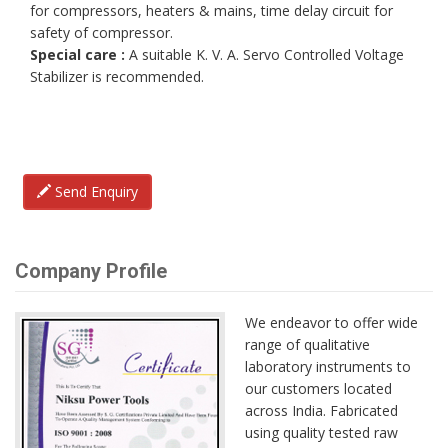
for compressors, heaters & mains, time delay circuit for
safety of compressor.
Special care :
A suitable K. V. A. Servo Controlled Voltage
Stabilizer is recommended.
Send Enquiry
Company Profile
We endeavor to offer wide
range of qualitative
laboratory instruments to
our customers located
across India. Fabricated
using quality tested raw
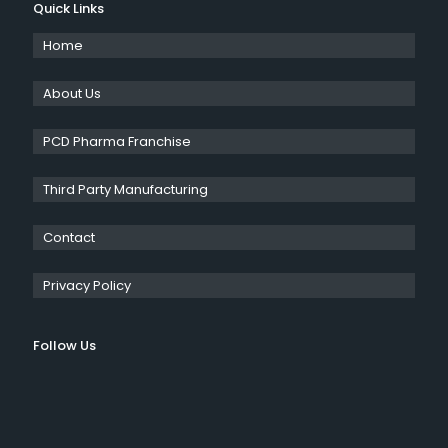
Quick Links
Home
About Us
PCD Pharma Franchise
Third Party Manufacturing
Contact
Privacy Policy
Follow Us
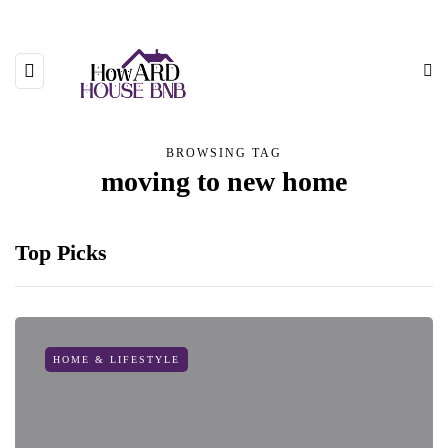
BROWSING TAG
moving to new home
Top Picks
HOME & LIFESTYLE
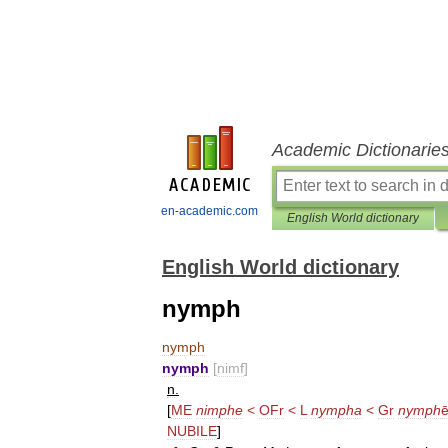
Academic Dictionarie
en-academic.com
English World dictionary
English World dictionary
nymph
nymph
nymph
[
nimf
]
n
.
[
ME
nimphe
<
OFr
<
L
nympha
<
Gr
nymph
NUBILE
]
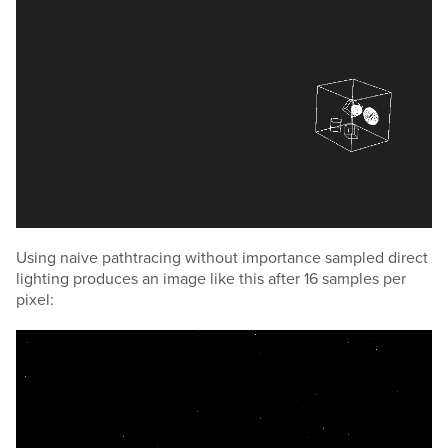
Using naive pathtracing without importance sampled direct
lighting produces an image like this after 16 samples per
pixel:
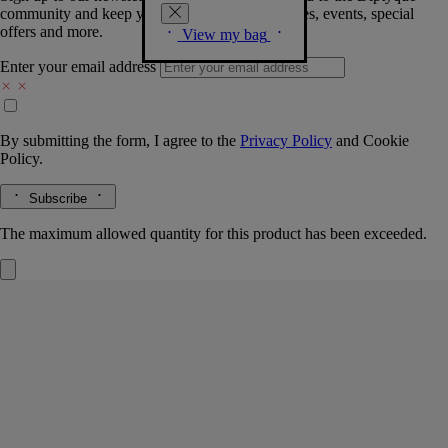
community and keep you posted on new launches, events, special
offers and more.
View my bag
Enter your email address
By submitting the form, I agree to the
Privacy Policy
and
Cookie
Policy.
Subscribe
The maximum allowed quantity for this product has been exceeded.
L'Eau Trois
Eau de toilette
Myrrh, Rockrose, Incense, Rosemary
A mysterious trio - a woody, spicy, soothing fragrance. L'Eau Trois eau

Instructions for the task
Out of the preceding entries, pull each line that contains the word "this".

Task response
lighting produces an image like this after 16 samples per
The maximum allowed quantity for this product has been exceeded.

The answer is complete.